Diana Nyad, The Swimmer - a Profile in Out

Out Magazine's Shana Naomi Krochmal did a terrific interview with Diana Nyad, the 63-year-old long distance swimmer and out lesbian who will make her fourth attempt to swim the distance between Florida and Cuba later this summer. Here is an excerpt from the interview, which you can read in its entirety on Out. Com. Photos are by famed photographer Catherine Opie.

Out Magazine's Shana Naomi Krochmal did a terrific interview with Diana Nyad, the 63-year-old long distance swimmer and out lesbian who will make her fourth attempt to swim the distance between Florida and Cuba later this summer. Here is an excerpt from the interview, which you can read in its entirety on Out. Com. Photos are by famed photographer Catherine Opie:

By the time you read this, Diana Nyad may have achieved her elusive lifelong dream. Or not. Or she may be on the verge of doing so, or on the verge of failing. We cannot know, because the sea is a mystery, and understanding it is the key to conquering it.

What Nyad knows is that three times she has tried to swim the 103 miles separating Cuba from Florida, and every time she has been defeated -- by weather patterns, by box jellyfish, by exhaustion. This summer represents attempt number four. She is 63. She is as ready as she’s ever been.

Once the great journey begins, she will be surrounded by a small flotilla of support teams. But she will still be a tiny, solitary speck in the ocean,
arms pushing into each wave, alone in the water. Alone in her head. And that’s where things really get tough.

In extreme sports -- scaling Mt. Everest extreme, not BMX bike stunts on Spike TV -- youth does not always command the advantage it does in other athletics. Any physical feat relies as much on the triumph of mind over body as it does on sheer strength and agility, but the mental rigor required to spend hours or days engaged in one repetitive drive toward a finish line may actually benefit from maturity, if you can maintain the competitive stubbornness and achieve a certain measured peace with your past.

Nyad’s childhood was Continental -- a French mom and a Greek father, who later turned out to be her stepfather -- and she spent her early years traveling, becoming a polyglot, and learning very quickly to forge her own way.

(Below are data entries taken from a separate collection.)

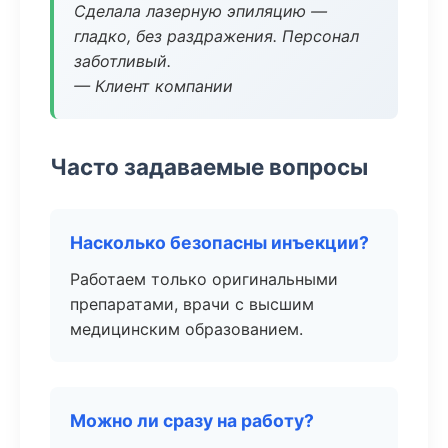
Сделала лазерную эпиляцию —
гладко, без раздражения. Персонал
заботливый.
— Клиент компании
Часто задаваемые вопросы
Насколько безопасны инъекции?
Работаем только оригинальными
препаратами, врачи с высшим
медицинским образованием.
Можно ли сразу на работу?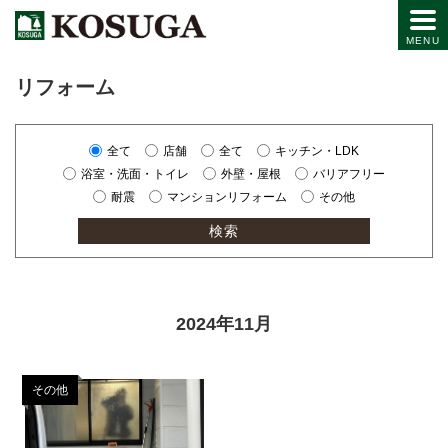
リフォーム
全て
店舗
全て
キッチン・LDK
浴室・洗面・トイレ
外壁・屋根
バリアフリー
耐震
マンションリフォーム
その他
2024年11月
その他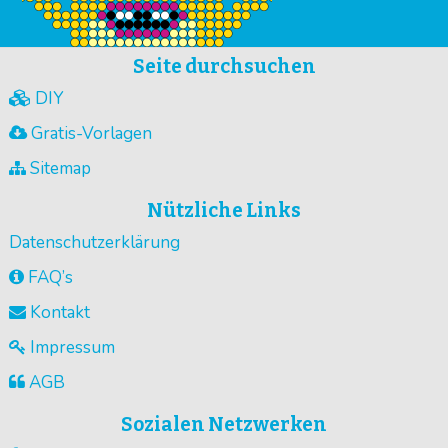
Seite durchsuchen
DIY
Gratis-Vorlagen
Sitemap
Nützliche Links
Datenschutzerklärung
FAQ’s
Kontakt
Impressum
AGB
Sozialen Netzwerken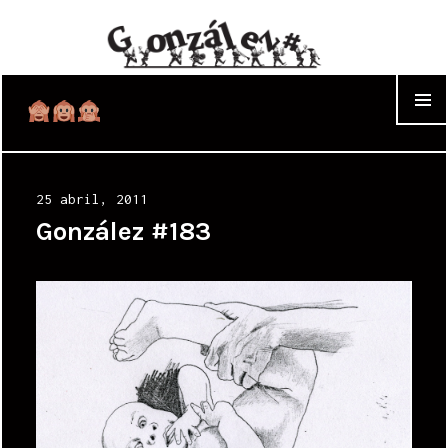
WIDGET
Posted
25 abril, 2011
on
González #183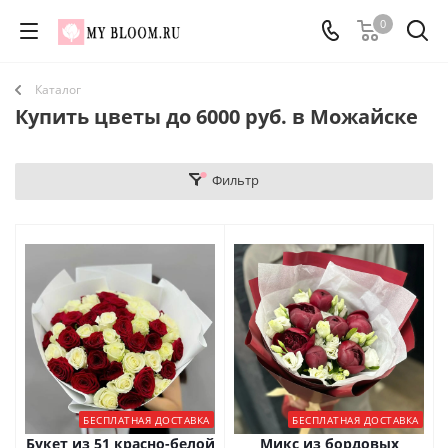
0
Каталог
Купить цветы до 6000 руб. в Можайске
Фильтр
БЕСПЛАТНАЯ ДОСТАВКА
БЕСПЛАТНАЯ ДОСТАВКА
Букет из 51 красно-белой
Микс из бордовых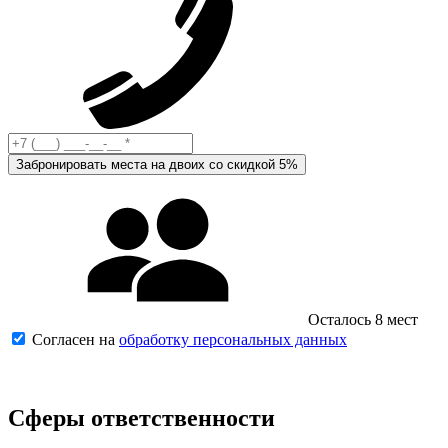
Забронировать места на двоих со скидкой 5%
Осталось 8 мест
Согласен на
обработку персональных данных
Сферы ответственности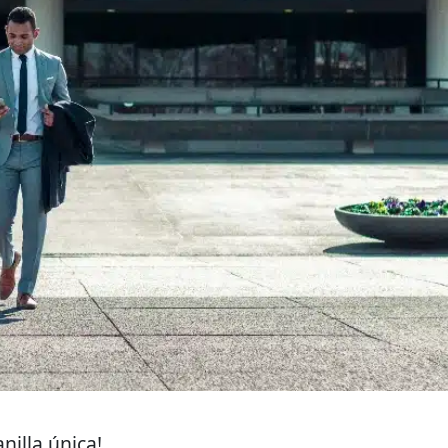
nilla única!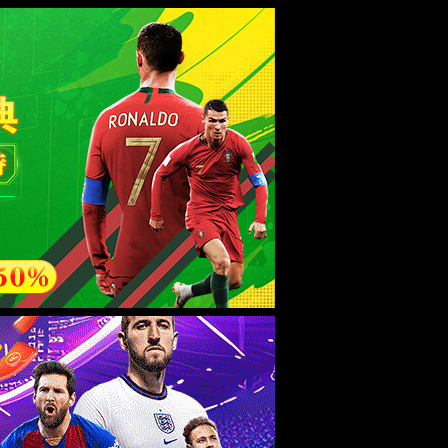
资讯动态
联系我们
中
/
En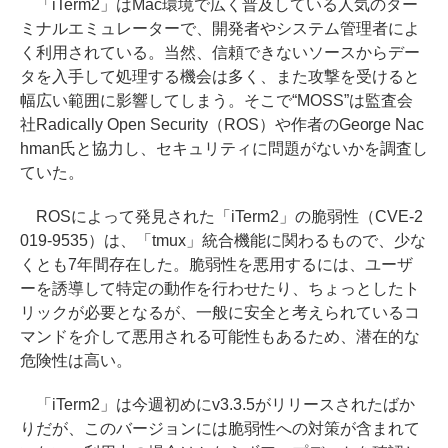
「iTerm2」はMac環境で広く普及している人気のター
ミナルエミュレーターで、開発者やシステム管理者によ
く利用されている。当然、信頼できないソースからデー
タを入手して処理する機会は多く、また攻撃を受けると
幅広い範囲に影響してしまう。そこで“MOSS”は監査会
社Radically Open Security（ROS）や作者のGeorge Nac
hman氏と協力し、セキュリティに問題がないかを調査し
ていた。
ROSによって発見された「iTerm2」の脆弱性（CVE-2
019-9535）は、「tmux」統合機能に関わるもので、少な
くとも7年間存在した。脆弱性を悪用するには、ユーザ
ーを誘導して特定の動作を行わせたり、ちょっとしたト
リックが必要となるが、一般に安全と考えられているコ
マンドを介して悪用される可能性もあるため、潜在的な
危険性は高い。
「iTerm2」は今週初めにv3.3.5がリリースされたばか
りだが、このバージョンには脆弱性への対策が含まれて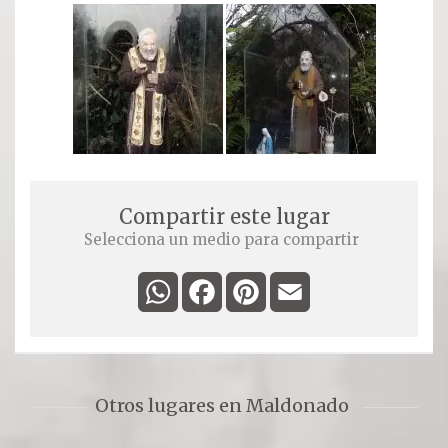
Compartir este lugar
Selecciona un medio para compartir
WhatsApp
Facebook
Pinterest
Email
Otros lugares en Maldonado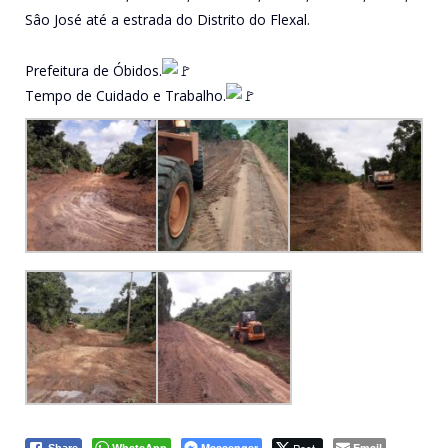
Sâo José até a estrada do Distrito do Flexal.
Prefeitura de Óbidos.
Tempo de Cuidado e Trabalho.
WhatsApp
Messenger
Email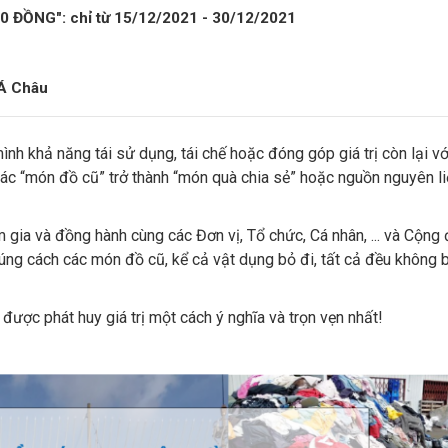
ĐỒNG": chỉ từ 15/12/2021 - 30/12/2021
Á Châu
 khả năng tái sử dụng, tái chế hoặc đóng góp giá trị còn lại với
các “món đồ cũ” trở thành “món quà chia sẻ” hoặc nguồn nguyên liệ
 gia và đồng hành cùng các Đơn vị, Tổ chức, Cá nhân, ... và Cộng 
 đúng cách các món đồ cũ, kể cả vật dụng bỏ đi, tất cả đều không b
được phát huy giá trị một cách ý nghĩa và trọn vẹn nhất!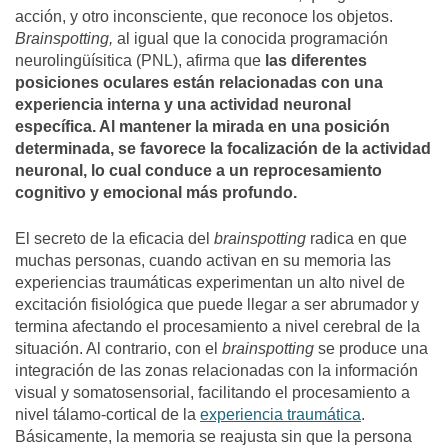
acción, y otro inconsciente, que reconoce los objetos.
Brainspotting,
al igual que la conocida programación
neurolingüísitica (PNL), afirma que
las diferentes
posiciones oculares están relacionadas con una
experiencia interna y una actividad neuronal
específica. Al mantener la mirada en una posición
determinada, se favorece la focalización de la actividad
neuronal, lo cual conduce a un reprocesamiento
cognitivo y emocional más profundo.
El secreto de la eficacia del
brainspotting
radica en que
muchas personas, cuando activan en su memoria las
experiencias traumáticas experimentan un alto nivel de
excitación fisiológica que puede llegar a ser abrumador y
termina afectando el procesamiento a nivel cerebral de la
situación. Al contrario, con el
brainspotting
se produce una
integración de las zonas relacionadas con la información
visual y somatosensorial, facilitando el procesamiento a
nivel tálamo-cortical de la
experiencia traumática
.
Básicamente, la memoria se reajusta sin que la persona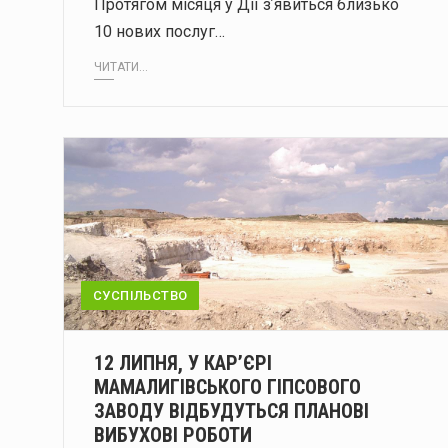
Протягом місяця у Дії зʼявиться близько
10 нових послуг…
ЧИТАТИ...
СУСПІЛЬСТВО
12 ЛИПНЯ, У КАР’ЄРІ
МАМАЛИГІВСЬКОГО ГІПСОВОГО
ЗАВОДУ ВІДБУДУТЬСЯ ПЛАНОВІ
ВИБУХОВІ РОБОТИ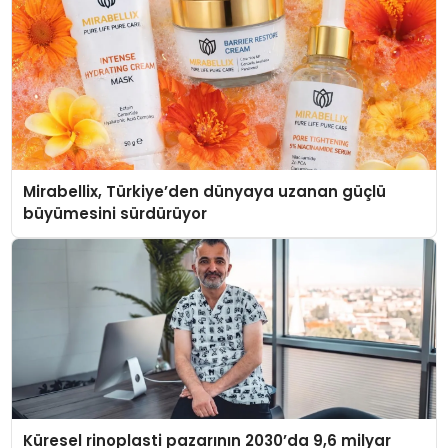
Mirabellix, Türkiye’den dünyaya uzanan güçlü
büyümesini sürdürüyor
Küresel rinoplasti pazarının 2030’da 9,6 milyar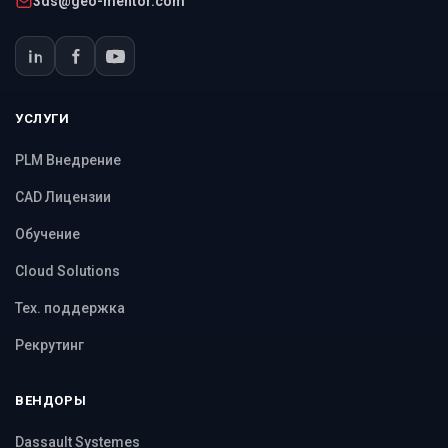
3ds@geo-mentor.com
УСЛУГИ
PLM Внедрение
CAD Лицензии
Обучение
Cloud Solutions
Тех. поддержка
Рекрутинг
ВЕНДОРЫ
Dassault Systemes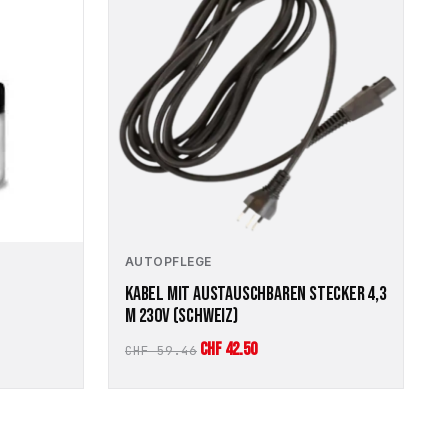
AUTOPFLEGE
KABEL MIT AUSTAUSCHBAREN STECKER 4,3
M 230V (SCHWEIZ)
Ursprünglicher
Aktueller
CHF
42.50
CHF
59.46
Preis
Preis
war:
ist:
CHF 59.46
CHF 42.50.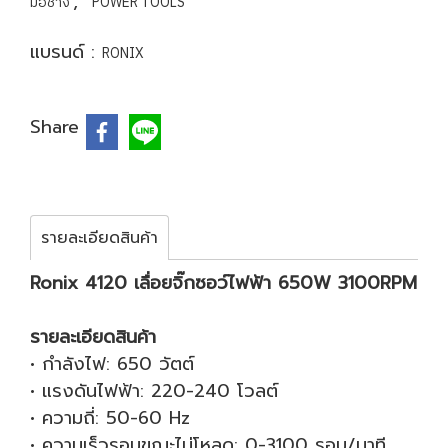
,
มือช่าง
POWER TOOLS
แบรนด์ :
RONIX
Share
รายละเอียดสินค้า
Ronix 4120 เลื่อยจิ๊กซอว์ไฟฟ้า 650W 3100RPM
รายละเอียดสินค้า
• กำลังไฟ: 650 วัตต์
• แรงดันไฟฟ้า: 220-240 โวลต์
• ความถี่: 50-60 Hz
• ความเร็วรอบขณะไม่โหลด: 0-3100 รอบ/นาที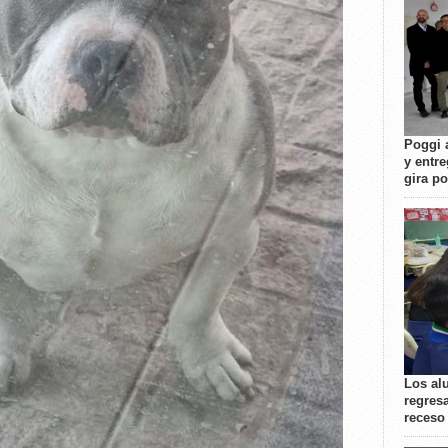
Poggi 
y entre
gira p
Los al
regresa
receso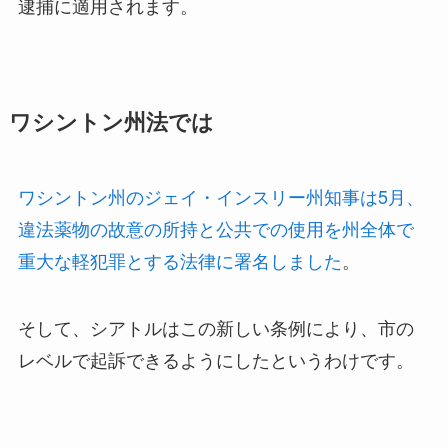
逮捕に適用されます。
ワシントン州法では
ワシントン州のジェイ・インスリー州知事は5月、
違法薬物の故意の所持と公共での使用を州全体で
重大な軽犯罪とする法律に署名しました
。
そして、シアトルはこの新しい条例により、市の
レベルで起訴できるようにしたというわけです。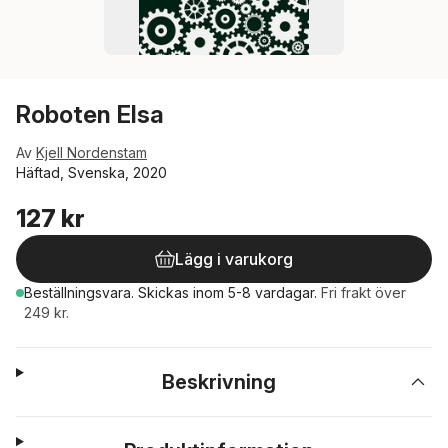
Roboten Elsa
Av
Kjell Nordenstam
Häftad, Svenska, 2020
127 kr
Lägg i varukorg
Beställningsvara.
Skickas
inom 5-8 vardagar
.
Fri frakt över
249 kr.
Beskrivning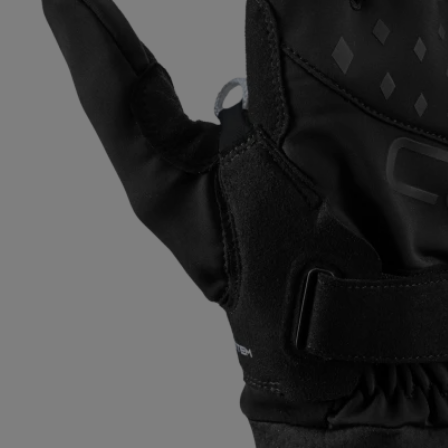
pour les d
Gants extra chauds
Trouvez vo
En savoir 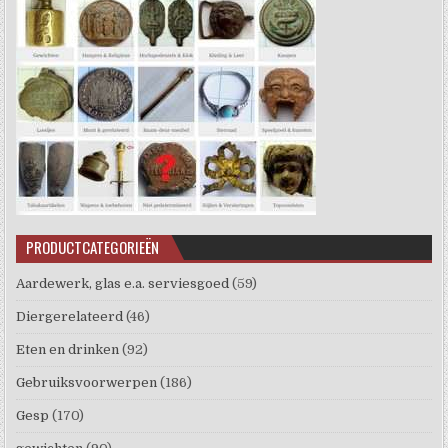
PRODUCTCATEGORIEËN
Aardewerk, glas e.a. serviesgoed
(59)
Diergerelateerd
(46)
Eten en drinken
(92)
Gebruiksvoorwerpen
(186)
Gesp
(170)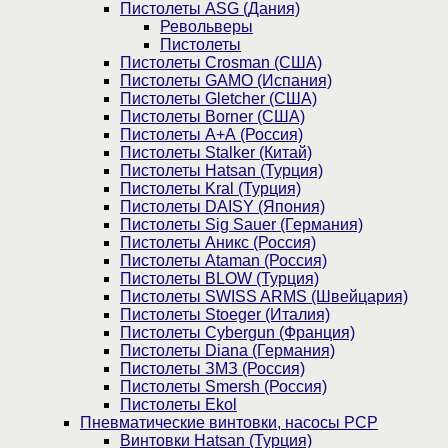
Пистолеты ASG (Дания)
Револьверы
Пистолеты
Пистолеты Crosman (США)
Пистолеты GAMO (Испания)
Пистолеты Gletcher (США)
Пистолеты Borner (США)
Пистолеты А+А (Россия)
Пистолеты Stalker (Китай)
Пистолеты Hatsan (Турция)
Пистолеты Kral (Турция)
Пистолеты DAISY (Япония)
Пистолеты Sig Sauer (Германия)
Пистолеты Аникс (Россия)
Пистолеты Ataman (Россия)
Пистолеты BLOW (Турция)
Пистолеты SWISS ARMS (Швейцария)
Пистолеты Stoeger (Италия)
Пистолеты Cybergun (Франция)
Пистолеты Diana (Германия)
Пистолеты ЗМЗ (Россия)
Пистолеты Smersh (Россия)
Пистолеты Ekol
Пневматические винтовки, насосы PCP
Винтовки Hatsan (Турция)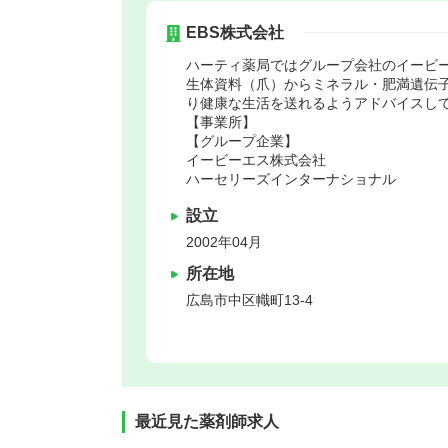
EBS株式会社
ハーティ薬局ではグループ会社のイービ
生体資料（爪）からミネラル・肥満遺伝
り健康な生活を送れるようアドバイスし
【事業所】
【グループ企業】
イービーエス株式会社
ハーセリーズインターナショナル
設立
2002年04月
所在地
広島市中区
幟町13-4
最近見た薬剤師求人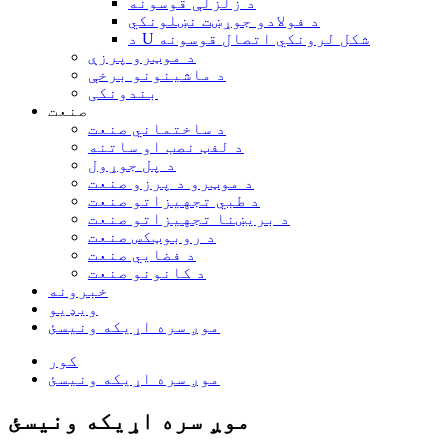
د زلزلې قوسونه
د فولادو جوړښت نښلونکي
د U شکل لرونکي اتصال قوسونه
د موټرو پرزې
د ماشینونو برخې
بندونکی
صنعت
د ساختماني صنعت
د لفټ نصب او ساتنه
د پل جوړول
د موټرو د پرزو صنعت
د طبي تجهیزاتو صنعت
د بریښنا تجهیزاتو صنعت
د روبوټکس صنعت
د فضايي صنعت
د کانونو صنعت
خبرونه
ویډیو
موږ سره اړیکه ونیسئ
کور
موږ سره اړیکه ونیسئ
موږ سره اړیکه ونیسئ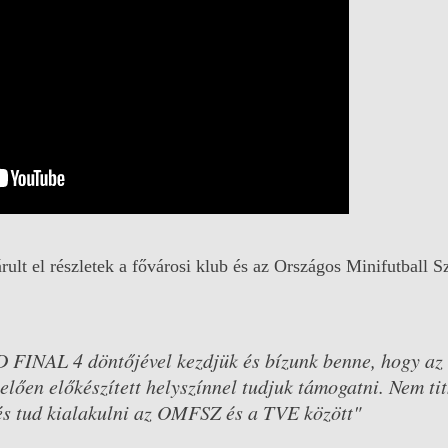
rult el részletek a fővárosi klub és az Országos Minifutball S
FINAL 4 döntőjével kezdjük és bízunk benne, hogy az
elően előkészített helyszínnel tudjuk támogatni. Nem ti
és tud kialakulni az OMFSZ és a TVE között"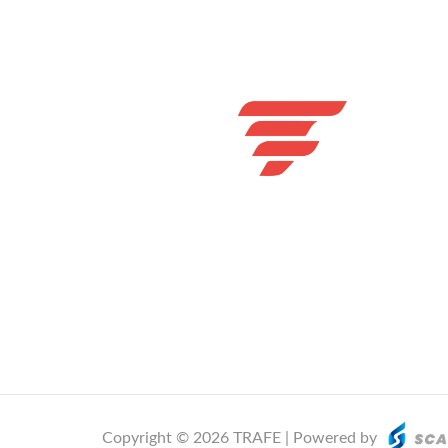
Copyright © 2026 TRAFE | Powered by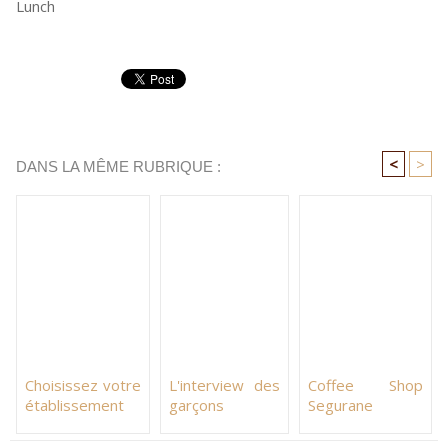
Lunch
<
>
DANS LA MÊME RUBRIQUE :
Choisissez votre
L'interview des
Coffee Shop
établissement
garçons
Segurane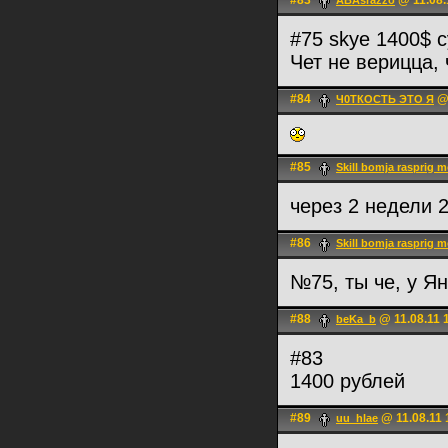
#83
@ 11.08.
ABAsrazzo
#75 skye 1400$ с
Чет не верицца,
#84
@ 
Ч0ТКОСТЬ ЭТО Я
#85
Skill bomja rasprig m
через 2 недели 
#86
Skill bomja rasprig m
№75, ты че, у Я
#88
@ 11.08.11 
beKa_b
#83
1400 рублей
#89
@ 11.08.11 
uu_hlae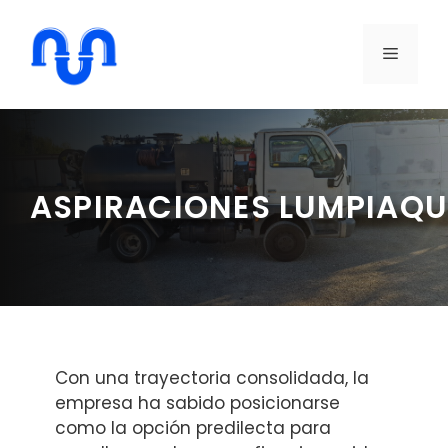
Saltar
al
MENÚ
contenido
ASPIRACIONES LUMPIAQ
Con una trayectoria consolidada, la
empresa ha sabido posicionarse
como la opción predilecta para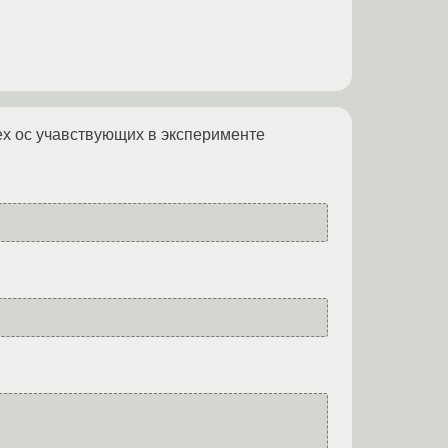
сех ос учавствующих в эксперименте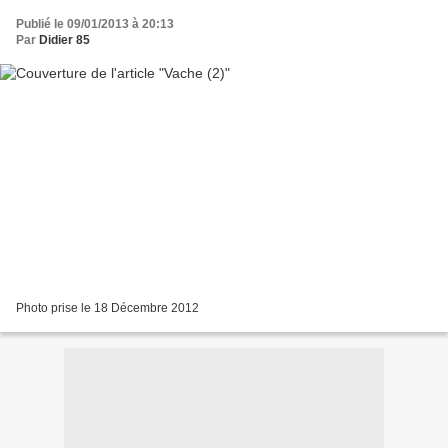
Publié le 09/01/2013 à 20:13
Par
Didier 85
Photo prise le 18 Décembre 2012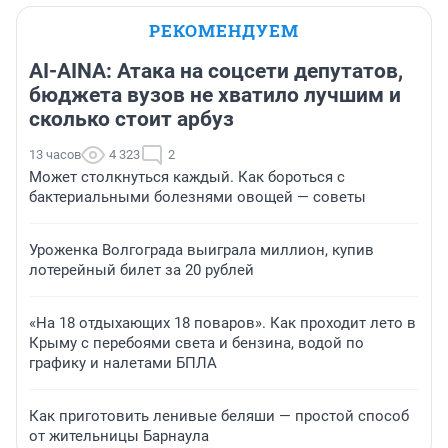
РЕКОМЕНДУЕМ
AI-AINA: Атака на соцсети депутатов,
бюджета вузов не хватило лучшим и
сколько стоит арбуз
13 часов
4 323
2
Может столкнуться каждый. Как бороться с
бактериальными болезнями овощей — советы
Уроженка Волгограда выиграла миллион, купив
лотерейный билет за 20 рублей
«На 18 отдыхающих 18 поваров». Как проходит лето в
Крыму с перебоями света и бензина, водой по
графику и налетами БПЛА
Как приготовить ленивые беляши — простой способ
от жительницы Барнаула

“My father was a desperately immoral guy -- a liar, a professional thief, a polished lowlife,” she says. “He was also gorgeous. Women died when he walked into a restaurant -- and some men. And because my mother was so meek and needed him so badly and took his side in everything, I took charge of myself early on.”

In 1959, when Nyad was 10, her mother, by then divorced, moved them to Fort Lauderdale, Fla., where a little island that would bring America to its knees was just across the horizon.

“It was just when the Cubans were coming to Miami,” Nyad says. “I’d say, ‘You mean it’s right over there? And we can’t go there, and they can’t come here? I wonder if anyone could ever swim over there.’ The earth is four-fifths water. You can swim 100 miles anywhere.”

But whereas many long-distance swimmers in the early 20th century focused on the English Channel, Nyad was already a warm-water creature. “To me, Cuba—I just can’t think of a stretch of water that has so much mystique to it.”

Nyad won three state championships in high school for her backstroke -- her mother, impeccably put together, “wished I would [have] played tennis and [had] a little pleated skirt” -- and in her twenties emerged as a star in the still-unusual field of distance swimming in open waters.

Even then, she wasn’t the fastest, but she was unerringly consistent. Hidden underneath the steady stroke was a scar being ripped open and stitched back together with each mile. She wasn’t a clicking metronome, she was a nuclear submarine.

“All that ocean-swimming I did back in the ’70s was just filled with anger,” Nyad says. “And sometimes anger is very powerful. John McEnroe played his tennis with anger. I think it was a little part of my success back then.”

Her anger was no tantrum played out on a tennis court. “I was swimming every stroke with anger at that man and that sexual abuse,” she says. “That man” was her high-school coach back in Florida, an Olympian and Hall of Fame vet, and “that sexual abuse” was the four years of rape she endured under his tutelage. “I was so naïve. I hated him and loved him and felt humiliated and denigrated and so afraid, so terrified to be the last one left or the first one there in case I might be taken or attacked. At the same time, I felt like the chosen one.”

Read the interview in full at Out.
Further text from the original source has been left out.